A 2018 meta-analysis published in the American Journal of Psychiatry aggregated 23 effect sizes from studies on the relationship between patient insight and psychotherapy outcome, and reported a moderate positive association (r = 0.31) that was consistent across diagnostic categories and theoretical orientations, including cognitive-behavioral and experiential therapies as well as psychodynamic treatments. The magnitude of this association is comparable to effect sizes reported for established therapeutic factors such as the therapeutic alliance. Contemporary scholarship has therefore framed insight not as a feature unique to psychoanalytic or psychodynamic treatment but as a transtheoretical mechanism of change, while noting ongoing methodological challenges in measuring insight reliably and establishing causal direction.

==Role of therapist==
The two main roles for the therapist are to stay neutral and abstinent towards their patients. Patients who are engaging with Insight-oriented psychotherapy attempt to build a trust-infused rapport with the therapist. It is believed that patients will be able to speak freely without feeling judgement if they understand that their therapist is not reacting, either positively or negatively towards what the patient is saying. In this way, the therapist is keeping a neutral disposition towards the patient.

==Issues==
The popular treatment methods used can also generate placebo insights within clients. Since patients may face a lot of pressure in the therapeutic encounter, they may experience "insights" such as illusions, deception, or adaptive self-misunderstandings—and it can also generate therapeutic artifacts that seem to confirm these insights.

Different treatment options based on other assumptions about certain ameliorative factors in psychotherapy have been affected by this trend towards shorter treatment procedures. Insight-oriented therapies have generally consisted of treatment approaches that share the premise that behavior is disturbed in some manner through a lack of client awareness.

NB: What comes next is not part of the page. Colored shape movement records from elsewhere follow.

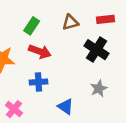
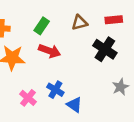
blue cross: (38, 82) -> (55, 90), moved, turned 35
gray star: (99, 89) -> (120, 87), moved
pink cross: (14, 109) -> (28, 98), moved

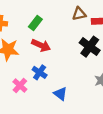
brown triangle: (79, 23) -> (79, 14), moved
blue cross: (55, 90) -> (40, 72), moved

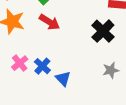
blue cross: (40, 72) -> (42, 66), moved

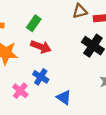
blue cross: (42, 66) -> (41, 77), moved

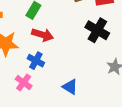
blue cross: (41, 77) -> (36, 61), moved

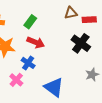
blue triangle: (70, 87) -> (54, 87), size x1.5

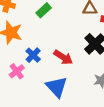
red arrow: (36, 42) -> (63, 57), moved

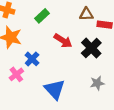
red arrow: (63, 57) -> (63, 41), moved

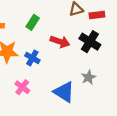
blue cross: (32, 59) -> (32, 58), moved
gray star: (97, 83) -> (89, 77), moved

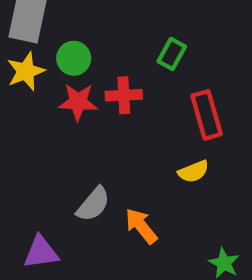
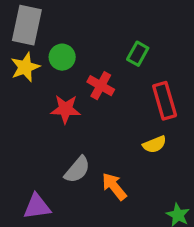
red cross: (124, 95) -> (101, 86), turned 32
red star: (78, 102) -> (65, 109), moved

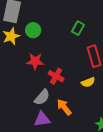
red cross: (101, 86) -> (56, 76), moved
purple triangle: (37, 207) -> (42, 119), moved

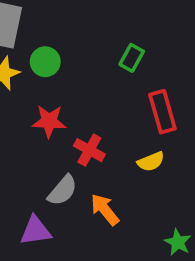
purple triangle: (42, 119) -> (36, 231), moved

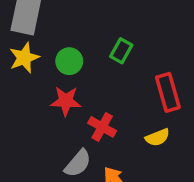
green rectangle: (132, 58) -> (121, 51), moved
green circle: (45, 62) -> (69, 61), moved

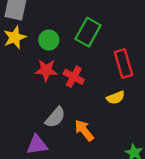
green rectangle: (121, 51) -> (88, 32), size x1.5
red cross: (102, 127) -> (74, 77), moved

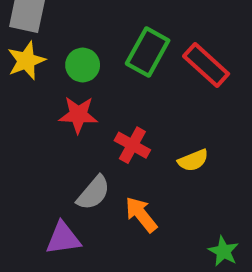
red rectangle: (123, 64) -> (206, 65), moved, turned -32
red cross: (74, 77) -> (132, 145), moved

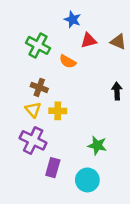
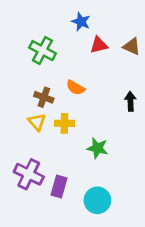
orange semicircle: (68, 61) -> (75, 88), moved
purple cross: (33, 140) -> (29, 174), moved
green star: (97, 145) -> (97, 148), moved

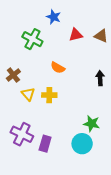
blue star: (81, 22) -> (54, 17), moved
brown cross: (44, 97) -> (13, 75), moved, turned 32
green star: (97, 148) -> (92, 124), moved
cyan circle: (97, 200) -> (82, 144), moved

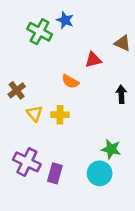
red triangle: (76, 35) -> (93, 60), moved
green cross: (32, 39) -> (40, 32), moved

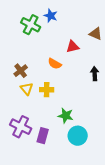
brown cross: (17, 90) -> (21, 71), moved
green star: (111, 149) -> (66, 116), moved

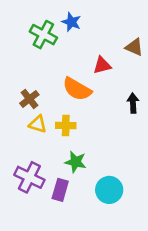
orange semicircle: (55, 64) -> (77, 89), size x1.5
yellow triangle: (27, 89) -> (38, 124), turned -32
green star: (66, 116) -> (76, 162), moved

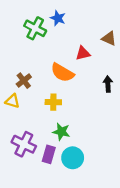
yellow triangle: (38, 124) -> (12, 101), moved
cyan circle: (109, 190) -> (73, 158), moved

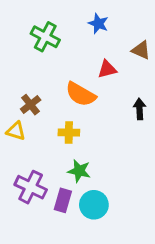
blue star: (58, 18) -> (98, 24), moved

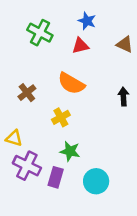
red triangle: (107, 69) -> (80, 46), moved
yellow triangle: (16, 131) -> (14, 138), moved
yellow cross: (69, 133) -> (61, 117), turned -30
cyan circle: (94, 205) -> (96, 181), moved

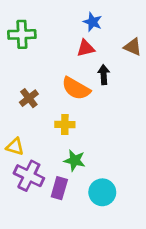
green cross: (40, 33) -> (22, 34), moved, turned -30
black arrow: (123, 96) -> (104, 75), moved
yellow cross: (61, 117) -> (65, 124), turned 30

Many problems have emerged in clinical treatment settings, in large part due to time limitations, as well as the restricted, minimal focus placed upon each of the above types of treatment.

==Case study==
In one example of insight-oriented psychotherapy, a nearly middle aged woman was having difficulty with her cancer treatment. The treatments themselves were not the issue. The issue was that this cancer patient was confusing her past, tumultuous relationships with her current ones—specifically with the doctors who were supposed to be treating her. "Associations to the follow-up pelvic exams and second-look surgery (which was negative) reminded her of her father's violation and denigration of women. She felt as though she was subjecting herself to yet another uncaring man who was out to hurt and humiliate a woman." It was ultimately these realizations that the patient came to in her insight-oriented sessions that allowed her to continue her cancer treatment.